Machine Learning (Theory)

6/29/2005

Not EM for clustering at COLT

Tags: Papers, Unsupervised jl@ 10:06 am

One standard approach for clustering data with a set of gaussians is using EM. Roughly speaking, you pick a set of k random guassians and then use alternating expectation maximization to (hopefully) find a set of guassians that “explain” the data well. This process is difficult to work with because EM can become “stuck” in local optima. There are various hacks like “rerun with t different random starting points”.

One cool observation is that this can often be solved via other algorithm which do not suffer from local optima. This is an early paper which shows this. Ravi Kannan presented a new paper showing this is possible in a much more adaptive setting.

A very rough summary of these papers is that by projecting into a lower dimensional space, it is computationally tractable to pick out the gross structure of the data. It is unclear how well these algorithms work in practice, but they might be effective, especially if used as a subroutine of the form:

  1. Project to low dimensional space.
  2. Pick out gross structure.
  3. Project gross structure into the high dimensional space.
  4. Run EM (or some other local improvement algorithm) to find a final fit.

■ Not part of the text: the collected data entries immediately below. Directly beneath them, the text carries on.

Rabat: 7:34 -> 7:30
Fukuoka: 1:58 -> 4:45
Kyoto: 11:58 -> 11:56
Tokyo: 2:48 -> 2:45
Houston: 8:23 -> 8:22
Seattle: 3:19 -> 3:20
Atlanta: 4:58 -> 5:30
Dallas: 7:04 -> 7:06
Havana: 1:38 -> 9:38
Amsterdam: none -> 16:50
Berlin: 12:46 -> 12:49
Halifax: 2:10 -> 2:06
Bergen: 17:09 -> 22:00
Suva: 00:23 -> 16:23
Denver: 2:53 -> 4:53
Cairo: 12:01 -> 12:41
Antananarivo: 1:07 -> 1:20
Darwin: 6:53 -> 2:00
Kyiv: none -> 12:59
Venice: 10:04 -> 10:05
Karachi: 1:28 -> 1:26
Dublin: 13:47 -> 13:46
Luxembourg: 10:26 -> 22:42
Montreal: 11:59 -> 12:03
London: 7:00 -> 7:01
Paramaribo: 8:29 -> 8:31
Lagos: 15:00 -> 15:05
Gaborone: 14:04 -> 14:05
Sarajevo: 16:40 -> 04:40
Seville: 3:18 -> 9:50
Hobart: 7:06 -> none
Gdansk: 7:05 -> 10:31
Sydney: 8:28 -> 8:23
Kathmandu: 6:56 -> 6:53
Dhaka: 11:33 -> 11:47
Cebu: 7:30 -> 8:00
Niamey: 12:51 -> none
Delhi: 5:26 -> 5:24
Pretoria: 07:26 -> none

The effects of steps 1-3 is to “seed” the local optimization algorithm in a good place from which a global optima is plausibly reachable.

6/28/2005

A COLT paper

Tags: Papers, Prediction Theory jl@ 2:22 pm

I found Tong Zhang’s paper on Data Dependent Concentration Bounds for Sequential Prediction Algorithms interesting. Roughly speaking, it states a tight bound on the future error rate for online learning algorithms assuming that samples are drawn independently. This bound is easily computed and will make the progressive validation approaches used here significantly more practical.

The cross validation problem: cash reward

Tags: Prediction Theory, Problems jl@ 2:00 pm

I just presented the cross validation problem at COLT.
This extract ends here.